→ **WORK TASK**:
Look through the data below, tally the lines where "year" occurs, and write the total alone.

[Page-level text extractions]
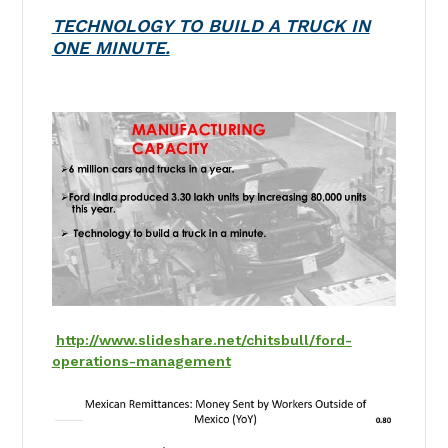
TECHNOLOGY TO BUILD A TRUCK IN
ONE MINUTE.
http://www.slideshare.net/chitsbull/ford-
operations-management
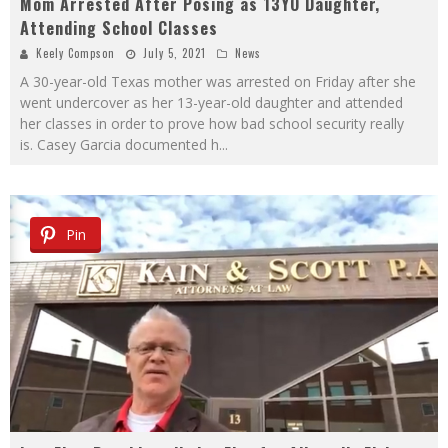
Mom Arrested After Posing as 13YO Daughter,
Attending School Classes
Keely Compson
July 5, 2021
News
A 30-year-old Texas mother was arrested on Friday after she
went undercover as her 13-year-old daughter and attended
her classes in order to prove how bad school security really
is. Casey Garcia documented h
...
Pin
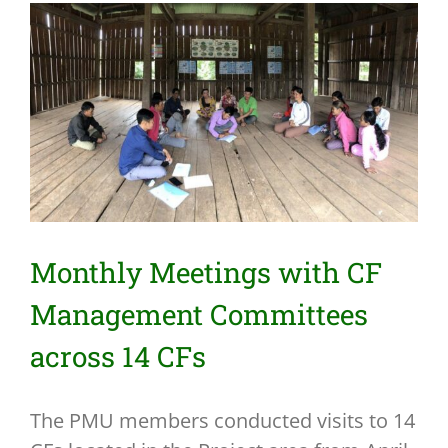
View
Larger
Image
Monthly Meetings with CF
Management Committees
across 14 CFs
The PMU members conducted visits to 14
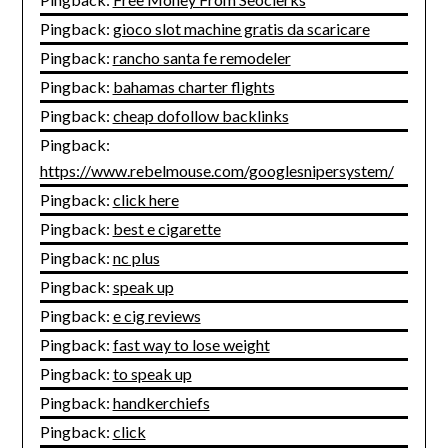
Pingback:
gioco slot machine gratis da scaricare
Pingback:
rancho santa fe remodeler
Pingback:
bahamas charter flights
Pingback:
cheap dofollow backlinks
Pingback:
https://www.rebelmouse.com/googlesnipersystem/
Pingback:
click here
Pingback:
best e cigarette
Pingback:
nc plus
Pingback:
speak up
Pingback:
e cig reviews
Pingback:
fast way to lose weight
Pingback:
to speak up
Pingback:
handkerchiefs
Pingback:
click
...
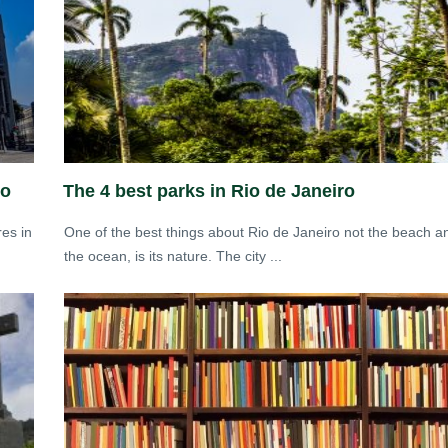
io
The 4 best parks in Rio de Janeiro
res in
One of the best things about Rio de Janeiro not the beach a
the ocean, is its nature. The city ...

→ **TASK RESULT**:
2